# Entries provided
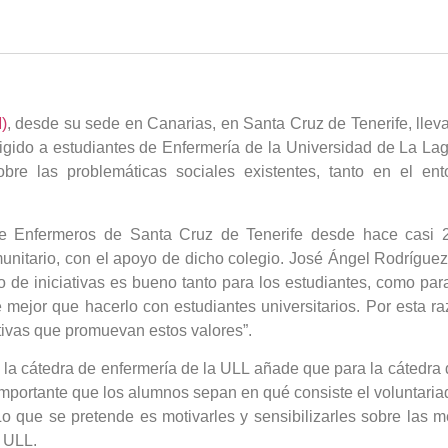
)
, desde su sede en Canarias, en Santa Cruz de Tenerife, lleva
rigido a estudiantes de Enfermería de la Universidad de La La
 sobre las problemáticas sociales existentes, tanto en el e
de Enfermeros de Santa Cruz de Tenerife desde hace casi 2
munitario, con el apoyo de dicho colegio. José Ángel Rodrígue
o de iniciativas es bueno tanto para los estudiantes, como par
 mejor que hacerlo con estudiantes universitarios. Por esta r
tivas que promuevan estos valores”.
 cátedra de enfermería de la ULL añade que para la cátedra de
importante que los alumnos sepan en qué consiste el voluntari
o que se pretende es motivarles y sensibilizarles sobre las 
a ULL.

# Exercise brief
Set down exactly the line that holds "o que se pretende" and all lines after it to the end of the data.

# Result
o que se pretende es motivarles y sensibilizarles sobre las 
a ULL.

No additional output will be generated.